Proxmox Service Axis

The mock container image is split by service, with three matching tags published by emersonfelipesp/proxmox-sdk:

Service Image tag Coverage
pve emersonfelipesp/proxmox-sdk:latest-pve Full Proxmox VE OpenAPI surface used today by the plugin sync pipeline.
pbs emersonfelipesp/proxmox-sdk:latest-pbs Proxmox Backup Server stub. Currently serves /health and the service identifier; PVE-shaped routes are intentionally absent.
pdm emersonfelipesp/proxmox-sdk:latest-pdm Proxmox Datacenter Manager stub.
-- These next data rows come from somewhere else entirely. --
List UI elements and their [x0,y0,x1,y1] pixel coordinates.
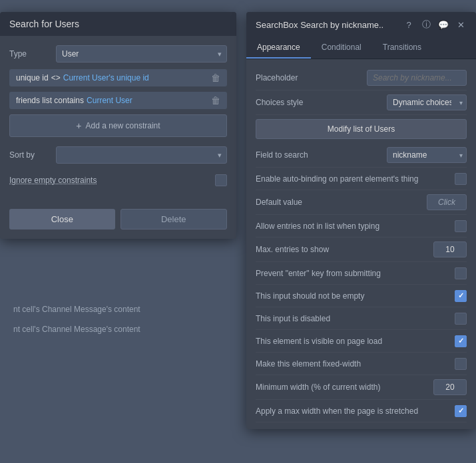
constraint-1-delete[interactable]: 🗑 [211,73,220,82]
constraint-row-1: unique id <> Current User's unique id 🗑 [9,69,227,86]
add-constraint-label: Add a new constraint [86,121,160,130]
constraint-1-value: Current User's unique id [63,73,149,82]
allow-entries-checkbox[interactable] [455,220,467,232]
right-panel-title: SearchBox Search by nickname.. [256,20,383,30]
placeholder-input[interactable] [367,70,467,86]
sort-row: Sort by [9,146,227,164]
fixed-width-label: Make this element fixed-width [256,359,455,369]
visible-checkbox[interactable] [455,335,467,347]
default-value-label: Default value [256,198,427,207]
header-icons: ? ⓘ 💬 ✕ [403,19,467,31]
close-icon[interactable]: ✕ [455,19,467,31]
not-empty-label: This input should not be empty [256,291,455,301]
field-to-search-select[interactable]: nickname [387,147,467,163]
choices-style-row: Choices style Dynamic choices Static cho… [256,90,467,115]
placeholder-row: Placeholder [256,66,467,90]
type-select[interactable]: User [56,45,227,63]
constraint-2-delete[interactable]: 🗑 [211,96,220,105]
prevent-enter-row: Prevent "enter" key from submitting [256,262,467,285]
visible-label: This element is visible on page load [256,337,455,346]
ignore-row: Ignore empty constraints [9,170,227,190]
sort-select[interactable] [56,146,227,164]
max-entries-input[interactable] [433,241,467,257]
not-empty-row: This input should not be empty [256,285,467,307]
delete-button[interactable]: Delete [120,209,228,230]
constraint-2-value: Current User [87,96,132,105]
ignore-label: Ignore empty constraints [9,176,215,185]
prevent-enter-label: Prevent "enter" key from submitting [256,269,455,278]
left-modal-body: Type User unique id <> Current User's un… [0,36,236,209]
type-label: Type [9,49,56,59]
allow-entries-row: Allow entries not in list when typing [256,215,467,237]
allow-entries-label: Allow entries not in list when typing [256,222,455,231]
choices-style-select-wrapper: Dynamic choices Static choices [387,94,467,110]
auto-binding-row: Enable auto-binding on parent element's … [256,168,467,190]
field-to-search-row: Field to search nickname [256,143,467,168]
fixed-width-row: Make this element fixed-width [256,353,467,375]
not-empty-checkbox[interactable] [455,290,467,302]
search-users-modal: Search for Users Type User unique id <> … [0,12,236,239]
max-entries-row: Max. entries to show [256,237,467,262]
auto-binding-label: Enable auto-binding on parent element's … [256,174,455,184]
choices-style-select[interactable]: Dynamic choices Static choices [387,94,467,110]
constraint-1-operator: <> [51,73,61,82]
fixed-width-checkbox[interactable] [455,358,467,370]
type-select-wrapper: User [56,45,227,63]
max-width-label: Apply a max width when the page is stret… [256,406,455,416]
searchbox-properties-panel: SearchBox Search by nickname.. ? ⓘ 💬 ✕ A… [246,12,476,429]
default-value-row: Default value Click [256,190,467,215]
plus-icon: + [76,120,81,131]
constraint-2-keyword: friends list contains [16,96,84,105]
max-entries-label: Max. entries to show [256,245,433,254]
max-width-checkbox[interactable] [455,405,467,417]
ignore-checkbox[interactable] [215,174,227,186]
field-to-search-label: Field to search [256,150,387,160]
left-modal-title: Search for Users [0,12,236,36]
min-width-row: Minimum width (% of current width) [256,375,467,400]
min-width-input[interactable] [433,379,467,395]
tab-appearance[interactable]: Appearance [246,37,311,59]
prevent-enter-checkbox[interactable] [455,267,467,279]
visible-row: This element is visible on page load [256,330,467,353]
field-to-search-select-wrapper: nickname [387,147,467,163]
panel-body: Placeholder Choices style Dynamic choice… [246,59,476,429]
comment-icon[interactable]: 💬 [437,19,449,31]
constraint-row-2: friends list contains Current User 🗑 [9,92,227,109]
disabled-row: This input is disabled [256,307,467,330]
placeholder-label: Placeholder [256,73,367,82]
sort-select-wrapper [56,146,227,164]
info-icon[interactable]: ⓘ [420,19,432,31]
tabs-row: Appearance Conditional Transitions [246,37,476,59]
close-button[interactable]: Close [9,209,115,230]
auto-binding-checkbox[interactable] [455,173,467,185]
min-width-label: Minimum width (% of current width) [256,383,433,392]
choices-style-label: Choices style [256,98,387,107]
tab-transitions[interactable]: Transitions [372,37,432,59]
tab-conditional[interactable]: Conditional [311,37,372,59]
max-width-row: Apply a max width when the page is stret… [256,400,467,422]
constraint-1-keyword: unique id [16,73,49,82]
right-panel-header: SearchBox Search by nickname.. ? ⓘ 💬 ✕ [246,12,476,37]
disabled-label: This input is disabled [256,314,455,323]
add-constraint-button[interactable]: + Add a new constraint [9,114,227,137]
disabled-checkbox[interactable] [455,313,467,325]
default-value-input[interactable]: Click [427,194,467,210]
modify-list-button[interactable]: Modify list of Users [256,119,467,139]
type-row: Type User [9,45,227,63]
modal-footer: Close Delete [0,209,236,239]
help-icon[interactable]: ? [403,19,415,31]
sort-label: Sort by [9,150,56,160]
Same shape as PBS today.

The workflow_dispatch input adds an all option that expands the full three-service matrix (the default for scheduled runs). Pinning the input to pve, pbs, or pdm keeps the matrix to a single service.

The image tag is rendered into the docker run command from the matrix:

env:
  PROXMOX_SDK_IMAGE: emersonfelipesp/proxmox-sdk
  PROXMOX_SDK_TAG_PREFIX: latest
# ...
docker pull "${PROXMOX_SDK_IMAGE}:${PROXMOX_SDK_TAG_PREFIX}-${{ matrix.proxmox_service }}"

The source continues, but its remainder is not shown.